The continuous growing tourism industry in Singapore would enhance GenS earnings stability. However, the gaming sector in Malaysia was hit by several negative measures and is expected to turn more challenging in FY19. GenT is currently trading at 6.2x forward EV/EBITDA and is our top pick. Besides its undemanding valuation it also acts as a cheaper proxy to buy into GenS’s stability and potential venture into the Japan gaming market.
Recap on the horrendous 2018. In Nov 2018, the Malaysia gaming sector was hit by several negative news, which include (i) the 10% increase on existing casino duties to 35%, (ii) numbers of special draws reduced by half to 12 days for all NFOs, and (iii) withdrawal of 20th Fox Century from Genting’s Theme Park.

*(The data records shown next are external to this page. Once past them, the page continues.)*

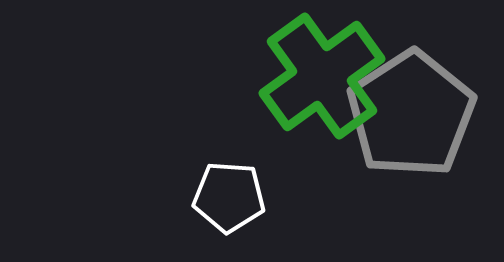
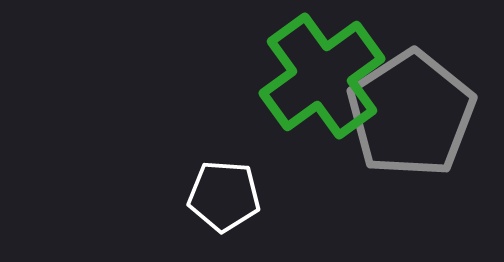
white pentagon: moved 5 px left, 1 px up
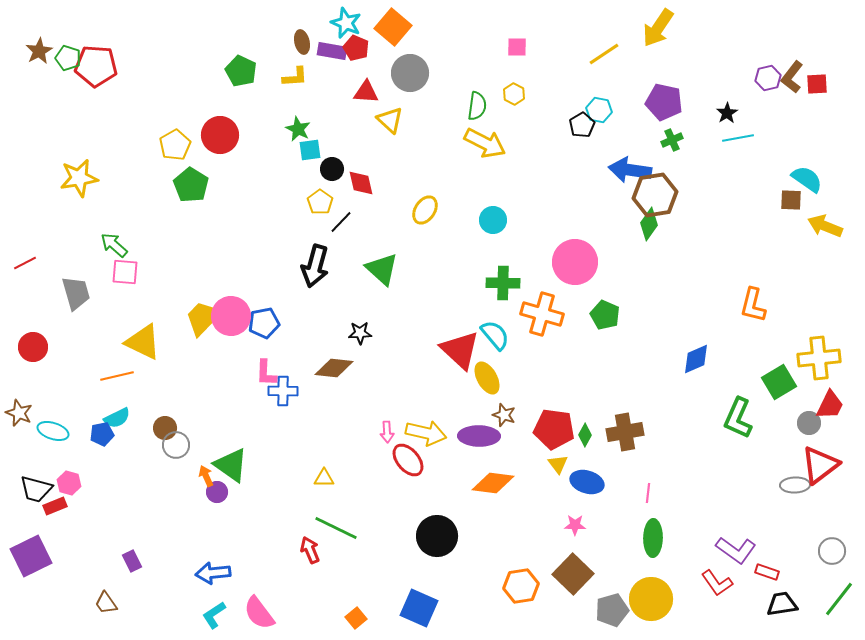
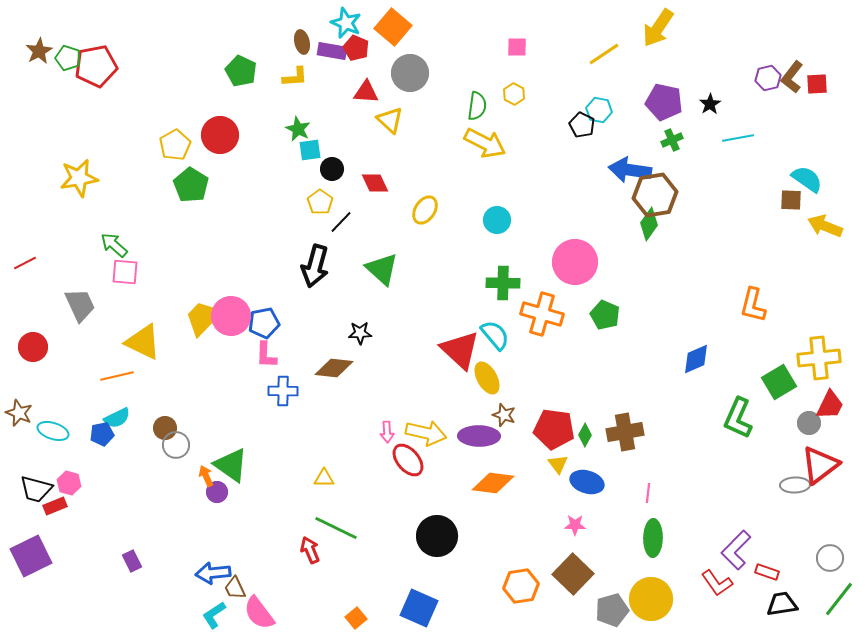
red pentagon at (96, 66): rotated 15 degrees counterclockwise
black star at (727, 113): moved 17 px left, 9 px up
black pentagon at (582, 125): rotated 15 degrees counterclockwise
red diamond at (361, 183): moved 14 px right; rotated 12 degrees counterclockwise
cyan circle at (493, 220): moved 4 px right
gray trapezoid at (76, 293): moved 4 px right, 12 px down; rotated 9 degrees counterclockwise
pink L-shape at (266, 373): moved 18 px up
purple L-shape at (736, 550): rotated 99 degrees clockwise
gray circle at (832, 551): moved 2 px left, 7 px down
brown trapezoid at (106, 603): moved 129 px right, 15 px up; rotated 10 degrees clockwise
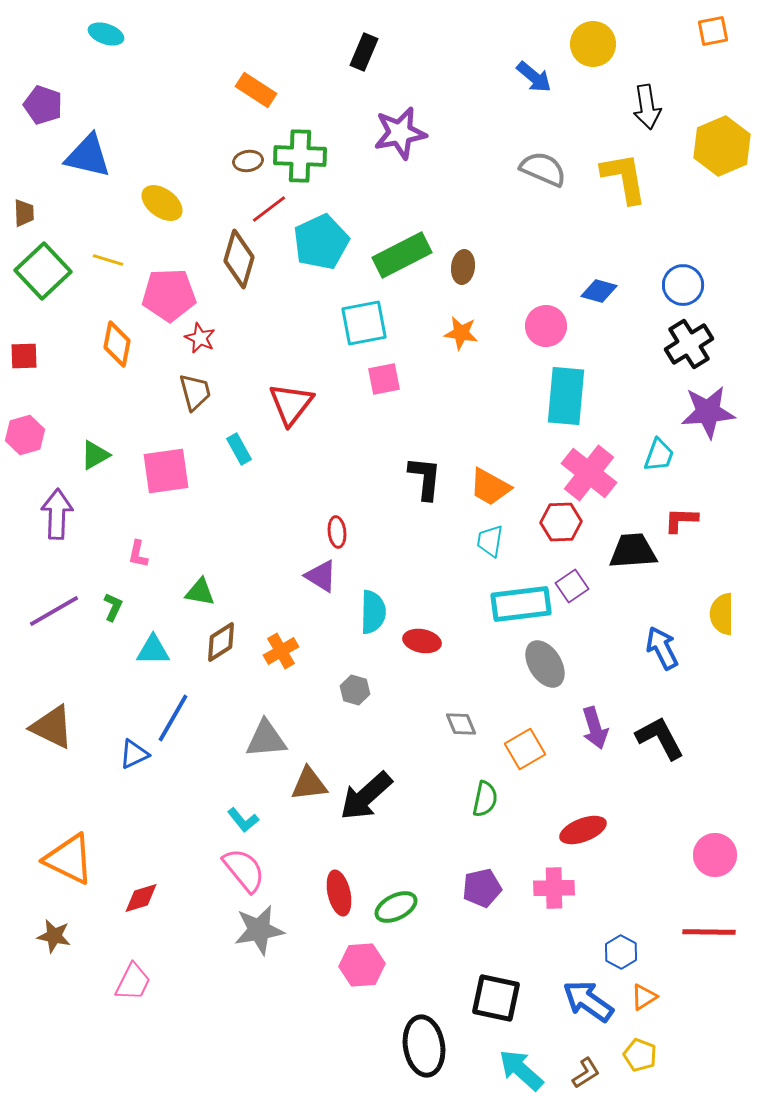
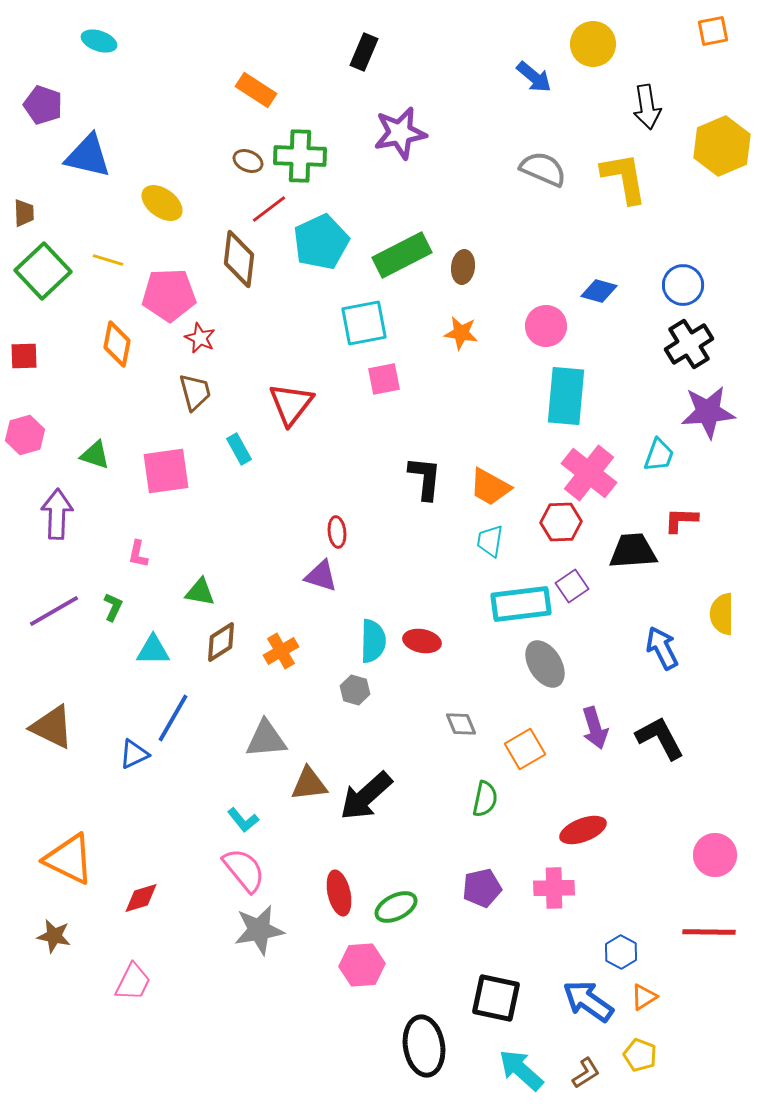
cyan ellipse at (106, 34): moved 7 px left, 7 px down
brown ellipse at (248, 161): rotated 32 degrees clockwise
brown diamond at (239, 259): rotated 10 degrees counterclockwise
green triangle at (95, 455): rotated 48 degrees clockwise
purple triangle at (321, 576): rotated 15 degrees counterclockwise
cyan semicircle at (373, 612): moved 29 px down
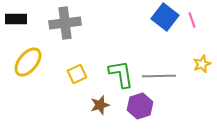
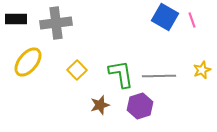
blue square: rotated 8 degrees counterclockwise
gray cross: moved 9 px left
yellow star: moved 6 px down
yellow square: moved 4 px up; rotated 18 degrees counterclockwise
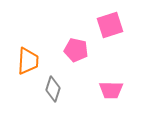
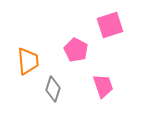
pink pentagon: rotated 15 degrees clockwise
orange trapezoid: rotated 8 degrees counterclockwise
pink trapezoid: moved 8 px left, 4 px up; rotated 110 degrees counterclockwise
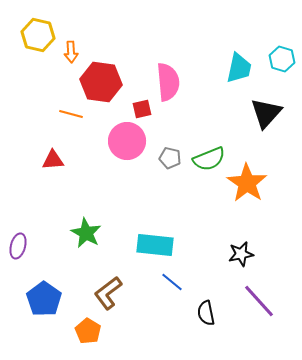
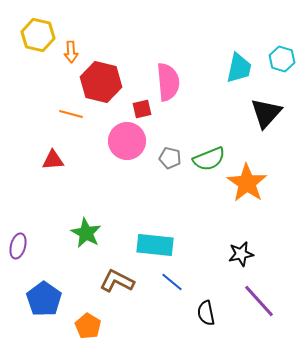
red hexagon: rotated 6 degrees clockwise
brown L-shape: moved 9 px right, 12 px up; rotated 64 degrees clockwise
orange pentagon: moved 5 px up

Lack of positive catalysts in 2019. We see minimal revenue growth for GenM as upside is capped due to the uncertainty on the opening of the Theme Park, which was expected to generate significant footfall. Despite the roll out of other components of the GITP according to plan in Nov 2018, (which includes the indoor theme park (Skytropolis), Zouk, and VR Centre) we feel it may be insufficient to meet GenM’s expectation of 30m visitors by 2020. Non-gaming revenue (includes hospitality, entertainment, F&B, etc.) is estimated at 10-15% of GenM’s total revenue.
Stabilising Singapore operations. Due to the US-China trade war, we opine that there may be a slight decline in VIPs from China (Chinese customers contribute a sizeable portion to gaming revenue). However, we are confident that the slight decline in the number of VIPs from China will be cushion by the continuous growth in the demand of non-gaming and mass-market tables. We expect GenS to leverage on the growing tourism industry in Singapore (YTD: 7.1% YoY) and is expected to grow further in 2019, from vigorous marketing efforts in 2018.
Japan Integrated Resort to be the next big bet. As many as 3 casinos will be permitted across Japan, with the bidding process beginning between 2019 and 2020. GenS is in the midst of preparation works in anticipation of the passage of the Japan IR execution bill to bid for the gaming license in Japan. If successful, this will act as a new revenue stream to GenS. However, we expect the bidding process to be competitive as various other casino giants (MGM, Wynn, etc.) are also preparing bids.
Slowing NFO headwind. According to our sensitivity analysis, every 1-day reduction in drawing days would reduce Btoto’s forward revenue and earnings by about 0.3% and 0.6% respectively. With that, we expect earnings to decline by ~7% YoY in FY20. In the absence of new catalyst, dividend yield of ~7.5% continues to serve as the support for share price.
Forecast. We maintain BUY with unchanged TP of RM7.12 for GenT. We have previously upgraded GenT to BUY from Hold (Strategy Report dated 19 Dec 2018) as we believe that the sell down (-24% since early-Sept) represents a good entry opportunity given the undemanding valuations. GenT is currently trading at a forward EV/EBITDA of 6.2x as compared to peers’ 9.5x. GenT also acts as a cheaper proxy to GenS’s stability and potential venture into the Japan gaming market.
Maintain NEUTRAL. Despite the hiccups, prices have corrected severely. The sector now offers decent risk to reward with its undemanding valuation at 7.7x forward EV/EBITDA which is at a discount to peers (9.5x). GenT is our top pick.